Reasoning (chain-of-thought)

The task is to implement a `WordFrequency` function in Go that:

1. Splits text into tokens on whitespace (spaces, tabs, newlines)
2. Strips surrounding ASCII punctuation from each token
3. Lowercases each word before counting
4. Skips empty tokens after stripping
5. Returns an empty, non-nil map for empty/whitespace-only input

For punctuation, I need to treat ASCII bytes that are not letters or digits as punctuation to strip. This is slightly different from `unicode.IsPunct` - I should check if a byte is ASCII and not alphanumeric.

Let me think about the implementation:

1. Split by whitespace - I can use `strings.Fields()` which splits on any Unicode whitespace
2. For each token, strip leading and trailing punctuation (ASCII non-alphanumeric)
3. Convert to lowercase
4. Skip empty strings
5. Count in a map

For stripping punctuation, I need to:
- Remove leading characters that are ASCII and not letters or digits
- Remove trailing characters that are ASCII and not letters or digits

Let me write the code:

```go
package challenge

import (
	"strings"
	"unicode"
)

func WordFrequency(text string) map[string]int {
	if text == "" {
		return make(map[string]int)
	}
	
	words := make(map[string]int)
	tokens := strings.Fields(text)
	
	for _, token := range tokens {
		// Strip leading punctuation
		start := 0
		for start < len(token) && isPunctuation(token[start]) {
			start++
		}
		
		// Strip trailing punctuation
		end := len(token)
		for end > start && isPunctuation(token[end-1]) {
			end--
		}
		
		// Extract the word
		word := token[start:end]
		
		// Skip empty words
		if word == "" {
			continue
		}
		
		// Lowercase
		word = strings.ToLower(word)
		
		words[word]++
	}
	
	return words
}

func isPunctuation(b byte) bool {
	// ASCII punctuation: not a letter or digit
	return !isLetterOrDigit(b)
}

func isLetterOrDigit(b byte) bool {
	return (b >= 'a' && b <= 'z') || (b >= 'A' && b <= 'Z') || (b >= '0' && b <= '9')
}
```

I'm reconsidering the whitespace splitting approach. The requirement specifies splitting on whitespace characters, which `strings.Fields()` handles correctly.

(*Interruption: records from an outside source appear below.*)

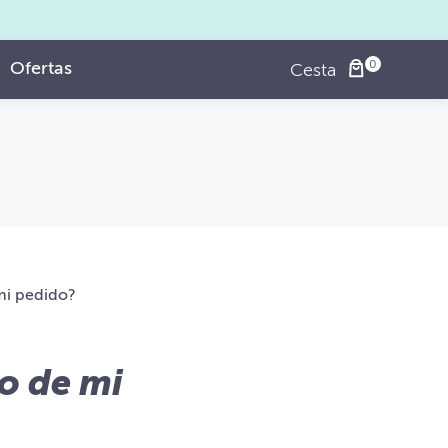
Ofertas
Cesta
mi pedido?
o de mi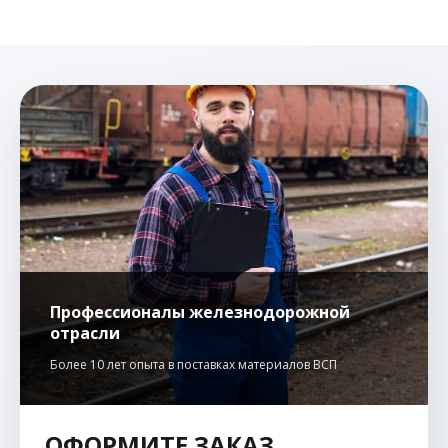
Профессионалы железнодорожной
отрасли
Более 10 лет опыта в поставках материалов ВСП
ОФОРМИТЕ ЗАКАЗ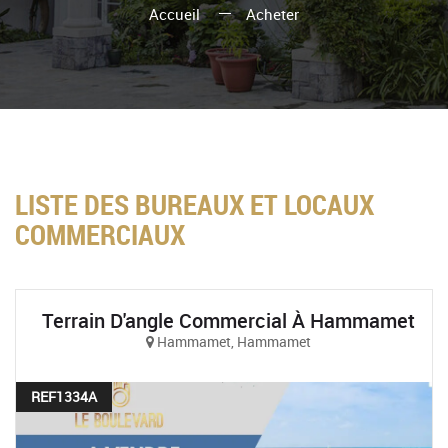
Accueil
Acheter
LISTE DES BUREAUX ET LOCAUX
COMMERCIAUX
Terrain D'angle Commercial À Hammamet
Hammamet, Hammamet
REF1334A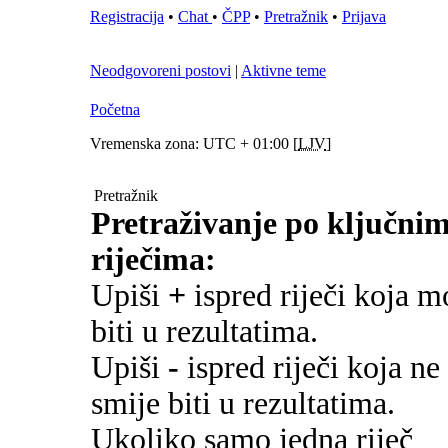
Registracija
•
Chat
•
ČPP
•
Pretražnik
•
Prijava
Neodgovoreni postovi
|
Aktivne teme
Početna
Vremenska zona: UTC + 01:00 [
LJV
]
Pretražnik
Pretraživanje po ključni
riječima:
Upiši
+
ispred riječi koja m
biti u rezultatima.
Upiši
-
ispred riječi koja ne
smije biti u rezultatima.
Ukoliko samo jedna riječ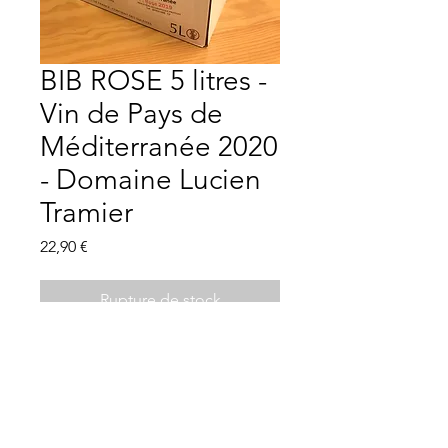
BIB ROSE 5 litres -
Vin de Pays de
Méditerranée 2020
- Domaine Lucien
Tramier
Prix
22,90 €
Rupture de stock
Description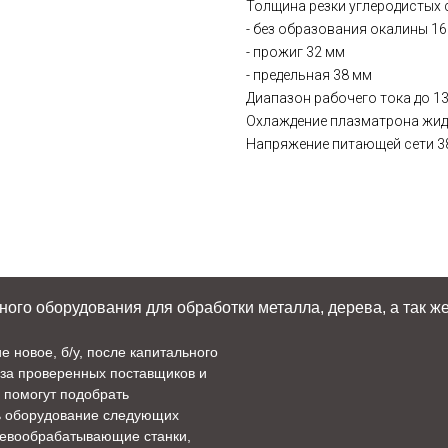
Толщина резки углеродистых 
- без образования окалины 1
- прожиг 32 мм
- предельная 38 мм
Диапазон рабочего тока до 13
Охлаждение плазматрона жи
Напряжение питающей сети 380
го оборудования для обработки металла, дерева, а так же
новое, б/у, после капитального
аза проверенных поставщиков и
 помогут подобрать
ь оборудование следующих
ревообрабатывающие станки,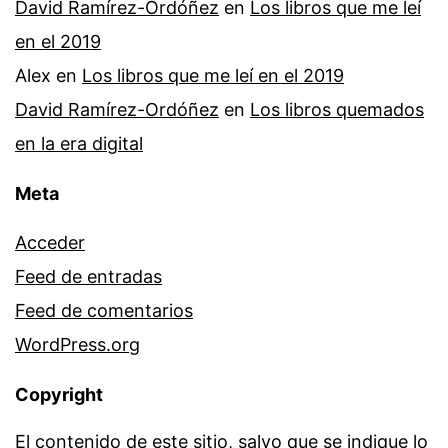
David Ramírez-Ordóñez
en
Los libros que me leí
en el 2019
Alex
en
Los libros que me leí en el 2019
David Ramírez-Ordóñez
en
Los libros quemados
en la era digital
Meta
Acceder
Feed de entradas
Feed de comentarios
WordPress.org
Copyright
El contenido de este sitio, salvo que se indique lo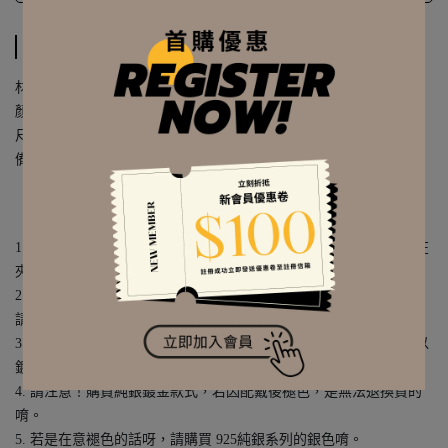
詳細規格
材質｜925純銀 / 鍍真金 / 鍍鉑金 / 鋯石 / 精密鍍層
顏色｜金／銀
尺寸｜約 13.5 x 13.5 mm
備註｜
單個販售
【925純銀飾品的售後須知】
1. 925純銀飾品不會生鏽、洗澡洗手都可以佩戴；不佩戴時，可以在
夾鏈袋中，夾鏈袋會與空氣隔絕，來防止氧化變色唷。
2. 若是購買925純銀+鍍金（金色）的款式，就如同鍍金飾品一樣，
請盡量減少與水、汗水、化妝品或藥劑等...接觸唷。
3. 金色的925純銀飾品，是純銀當基底材質，再加上表面鍍金，所以
鍍金層本身，還是會隨著配戴的時間而逐漸褪色唷。
4. 請注意！購買純銀鍍金款式，若因配戴後褪色，是無法退換貨的
唷。
5. 若是在意褪色的話呀，請購買 925純銀系列的銀色唷。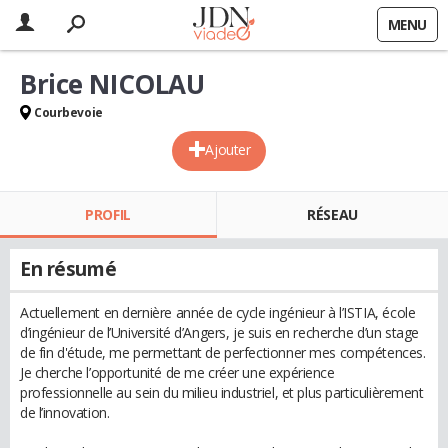
MENU
Brice NICOLAU
Courbevoie
Ajouter
PROFIL
RÉSEAU
En résumé
Actuellement en dernière année de cycle ingénieur à l’ISTIA, école
d’ingénieur de l’Université d’Angers, je suis en recherche d’un stage
de fin d'étude, me permettant de perfectionner mes compétences.
Je cherche l’opportunité de me créer une expérience
professionnelle au sein du milieu industriel, et plus particulièrement
de l’innovation.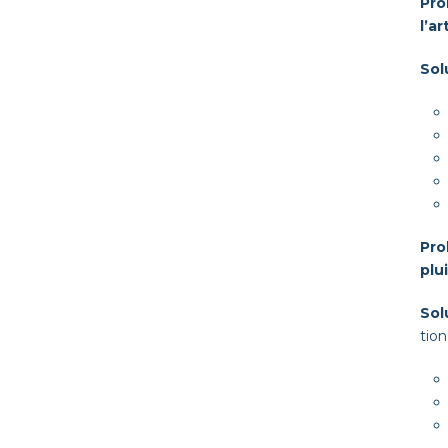
Pro
l’ar
Solu
Pro
plu
Sol
tion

For punctuation stripping, I need to be precise about what constitutes punctuation. The problem defines it as ASCII bytes that aren't letters or digits, which means I should check each character carefully.

The implementation looks solid for handling word frequency with these specific rules. I'll verify the edge cases work correctly, especially with punctuation and whitespace.